The re-emergence of popular culture

This individual social power would theoretically no longer worry about group influence, as accepting group ideals would be a regression to the niche community and thus would result in the loss of found happiness. Faced with the inability to appeal to a popular group through manufactured trendiness, popular culture would become fully democratic, with pop culture bounded by neither genre nor stereotype, yielding only a mainstream of preference commonalities, dominated by individuals shaping the information landscape to themselves instead of being ruled by a commercial, consumerist demographic.

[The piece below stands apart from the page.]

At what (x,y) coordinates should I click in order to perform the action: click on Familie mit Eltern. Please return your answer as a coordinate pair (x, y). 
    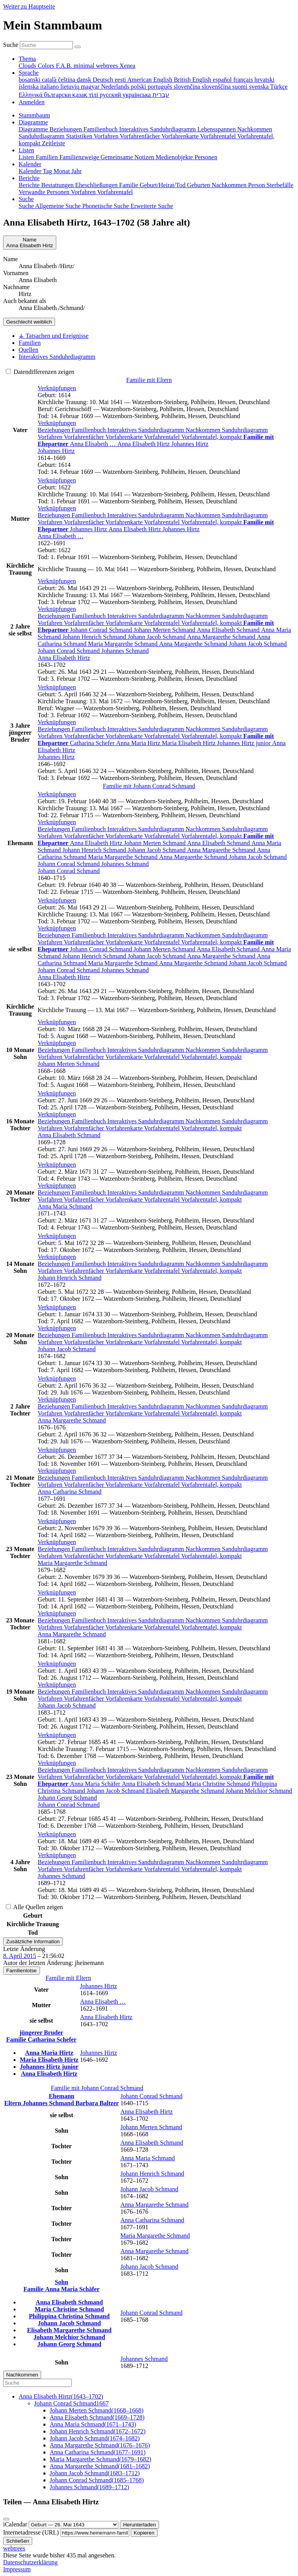
    Looking at the image, I should click on (149, 380).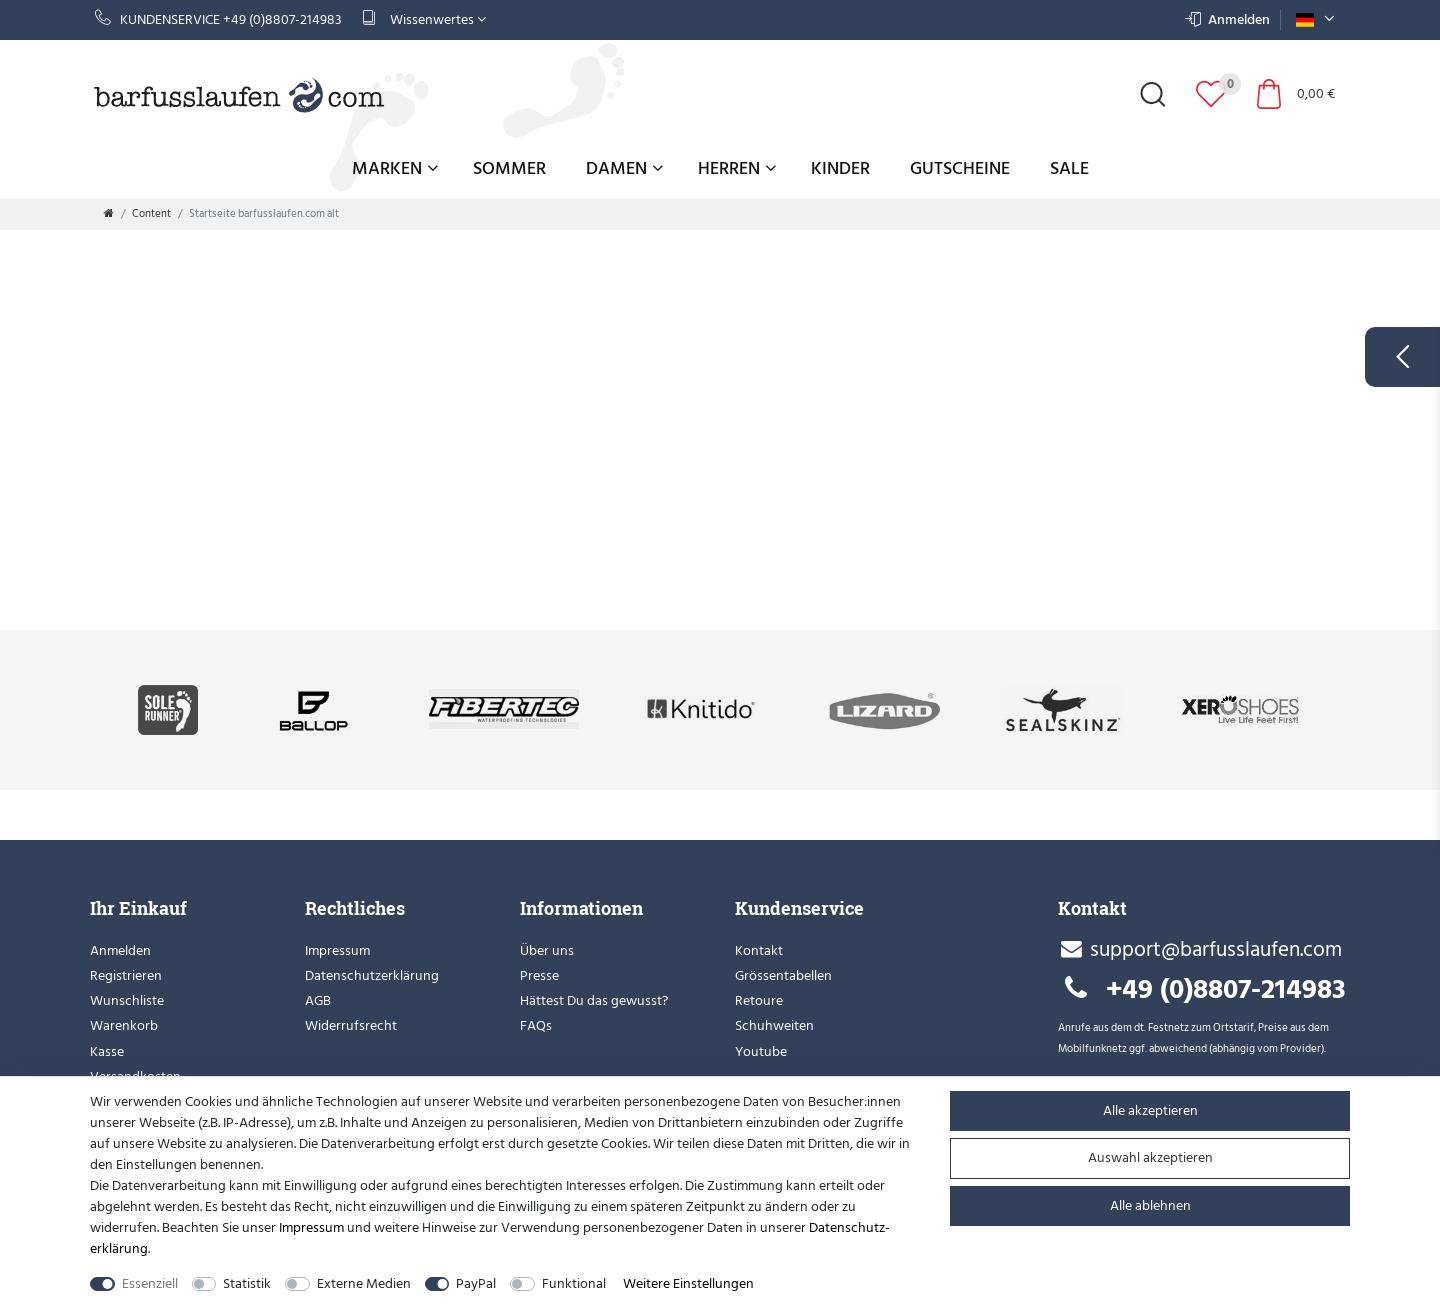  Describe the element at coordinates (107, 1051) in the screenshot. I see `Kasse` at that location.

Culturally, reaching such an extreme theoretical case would be the true renaissance of social media. The ability to find relevant, interesting information and the accessibility of tools to create content for others (both of which are currently infantile technologically) would drive a social media user into niche-tailored content until the convergence at the individual, at which the used interacted with others on a truly individual scale, influenced by multiple world cultures and the individual perspectives of others. Global culture would eclipse regional culture, with the ultimate end being a globally-linked population, constantly interacting regardless of present-day discriminatory guidelines (as such prejudices would have to be invariably erased to maintain social interaction on such a diverse level from this extreme personal perspective.)

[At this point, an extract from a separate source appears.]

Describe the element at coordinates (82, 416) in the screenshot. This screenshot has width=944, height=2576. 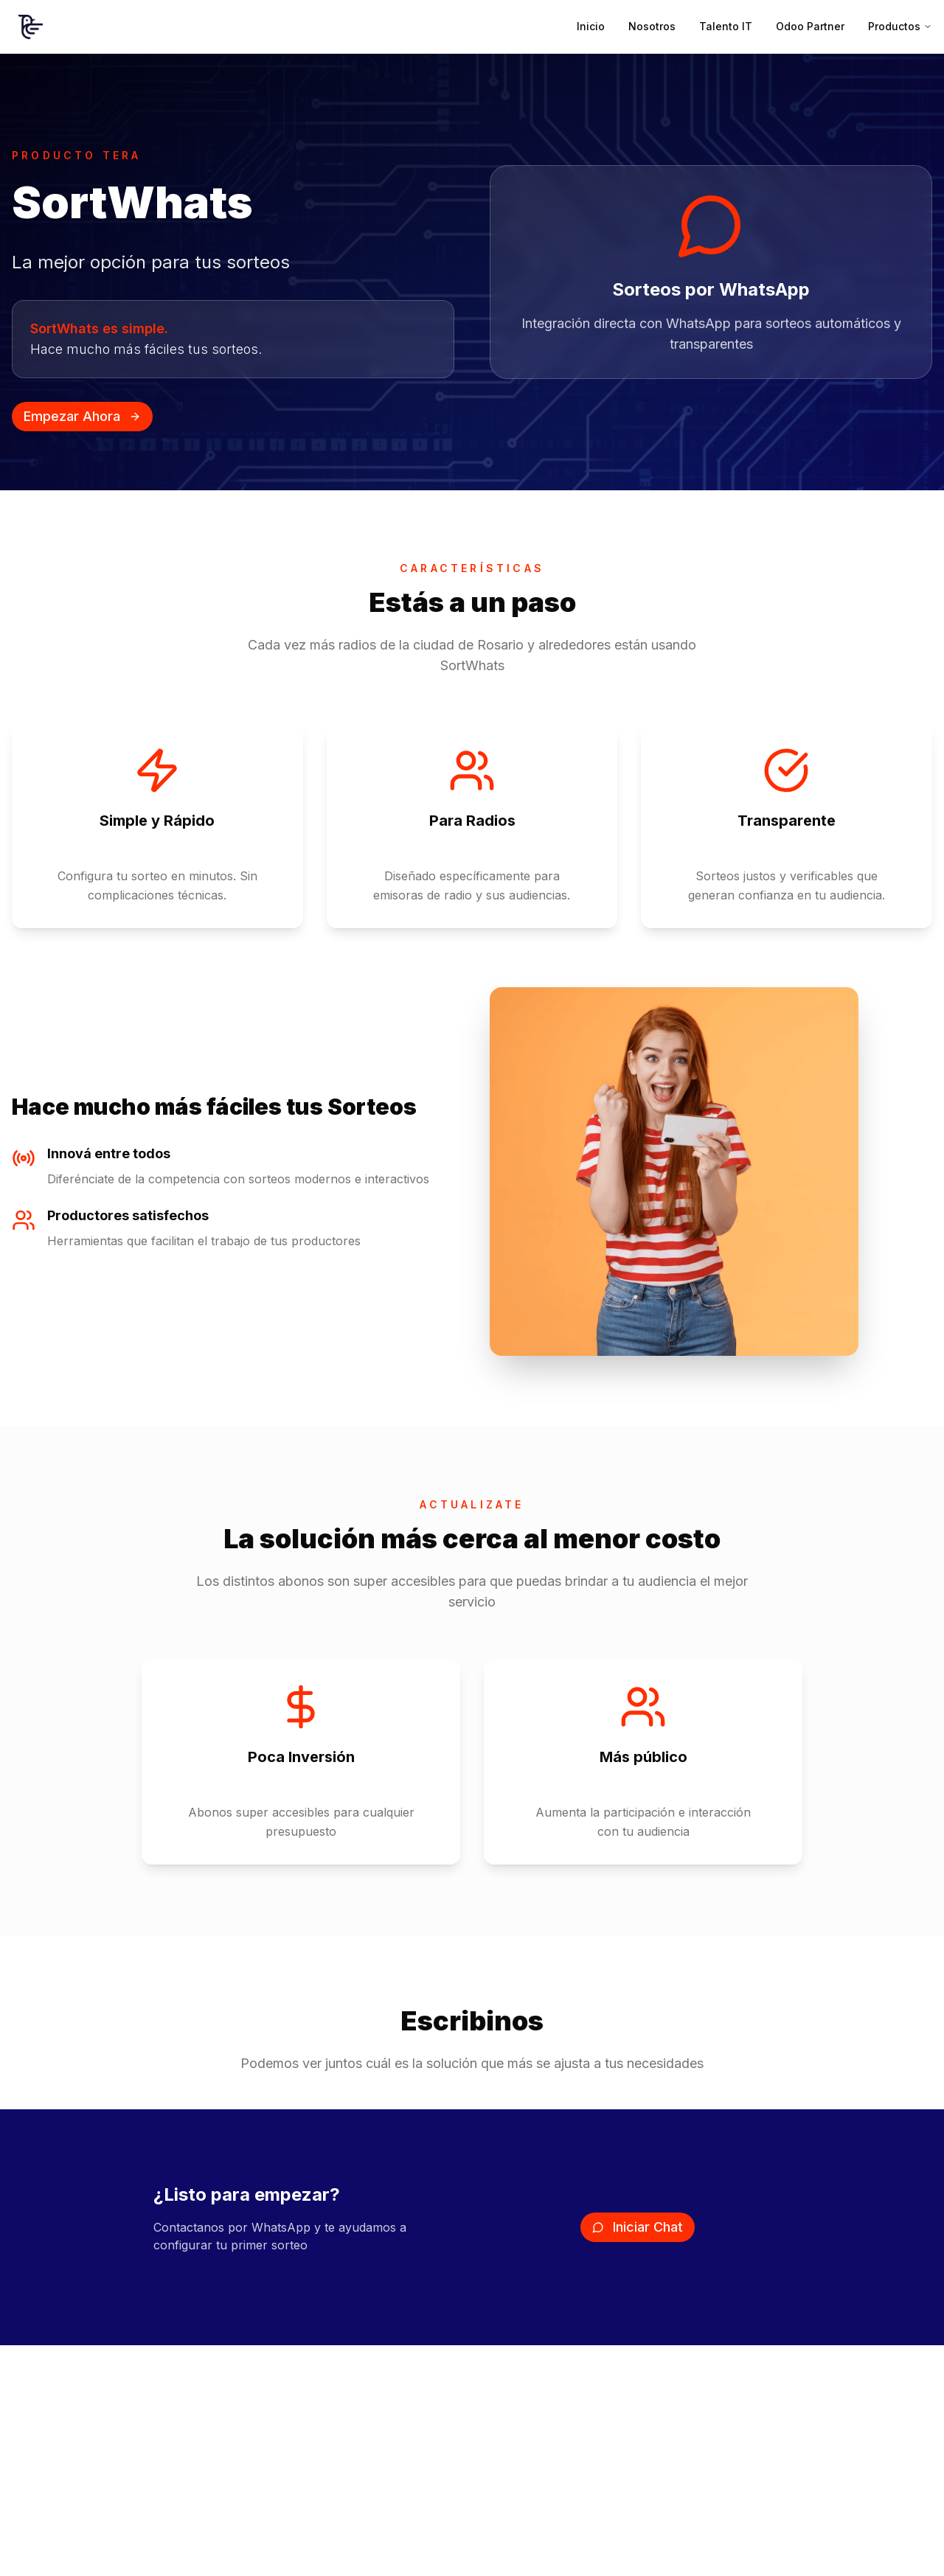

Is this concept possible? Absolutely. Is it realistic? Most likely not. Such a transcendent society would exist if the entire world’s population were given modern network infrastructure, and such technology is currently only available to developed countries with the infrastructure available to support such luxuries. Even then, governments must not restrict the free flow of information between countries, else inefficiencies would occur that would break the flow of such information. In the meantime, such utopian ideals exist as a reason to press forward with ambitious projects to propagate information technology into developing countries, via projects such as Nicholas Negroponte’s One Laptop Per Child, as well as the spread of free information within developed countries through the support of organisations such as the Electronic Frontier Foundation. For now, with our support of a global information infrastructure (and the free flow of information within it, unbounded by political or geographical region,) we can only speculate where social media tools take us in the future twenty, even fifty years from now. To the detractors: don’t worry about the dark ages and the pitfalls possible. Where there is a dark age, there is most likely a renaissance to follow.